▶ EXERCISE DETAILS:
Copy, with no pictures, the line that contains "korxonalarining B2B bozori va" and each line after it down to the end of the entries below, exactly.

▶ RECORDS FOR THIS EXERCISE:
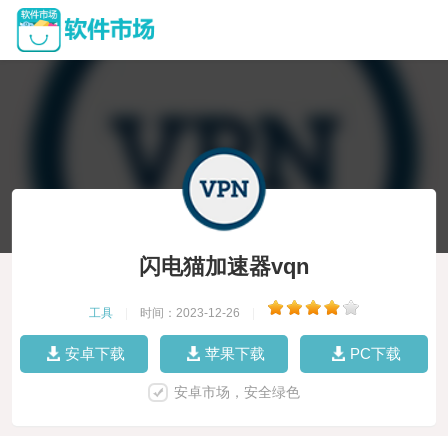
闪电猫加速器vqn
工具
|
时间：2023-12-26
|
安卓下载
苹果下载
PC下载
安卓市场，安全绿色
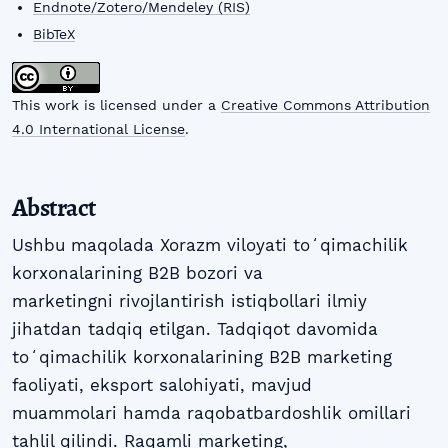
Endnote/Zotero/Mendeley (RIS)
BibTeX
This work is licensed under a
Creative Commons Attribution
4.0 International License
.
Abstract
Ushbu maqolada Xorazm viloyati toʻqimachilik
korxonalarining B2B bozori va
marketingni rivojlantirish istiqbollari ilmiy
jihatdan tadqiq etilgan. Tadqiqot davomida
toʻqimachilik korxonalarining B2B marketing
faoliyati, eksport salohiyati, mavjud
muammolari hamda raqobatbardoshlik omillari
tahlil qilindi. Raqamli marketing,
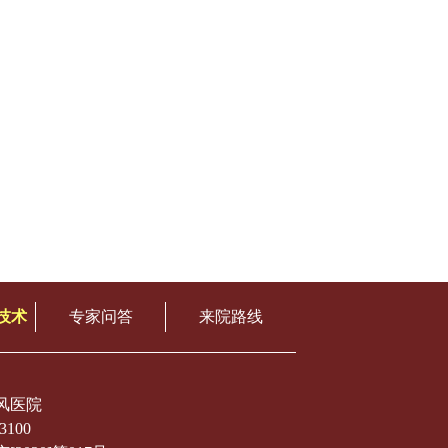
技术
专家问答
来院路线
风医院
3100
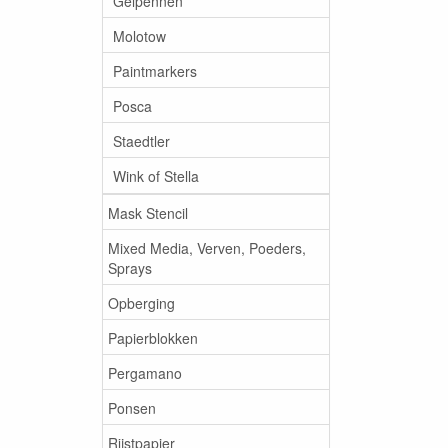
Gelpennen
Molotow
Paintmarkers
Posca
Staedtler
Wink of Stella
Mask Stencil
Mixed Media, Verven, Poeders,
Sprays
Opberging
Papierblokken
Pergamano
Ponsen
Rijstpapier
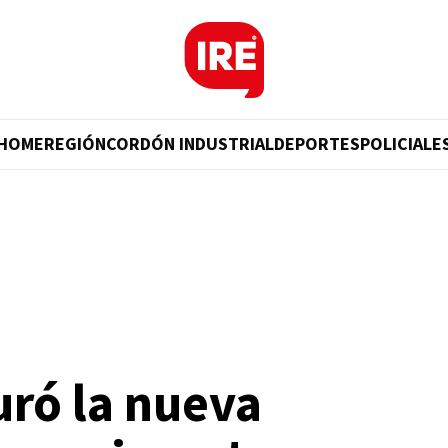
HOME
REGIÓN
CORDÓN INDUSTRIAL
DEPORTES
POLICIALE
uró la nueva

▶ ANSWER BELOW:
korxonalarining B2B bozori va
marketingni rivojlantirish istiqbollari ilmiy
jihatdan tadqiq etilgan. Tadqiqot davomida
toʻqimachilik korxonalarining B2B marketing
faoliyati, eksport salohiyati, mavjud
muammolari hamda raqobatbardoshlik omillari
tahlil qilindi. Raqamli marketing,
技术
专家问答
来院路线
风医院
3100
Gelpennen
Molotow
Paintmarkers
Posca
Staedtler
Wink of Stella
Mask Stencil
Mixed Media, Verven, Poeders,
Sprays
Opberging
Papierblokken
Pergamano
Ponsen
Rijstpapier
HOME
REGIÓN
CORDÓN INDUSTRIAL
DEPORTES
POLICIALE
uró la nueva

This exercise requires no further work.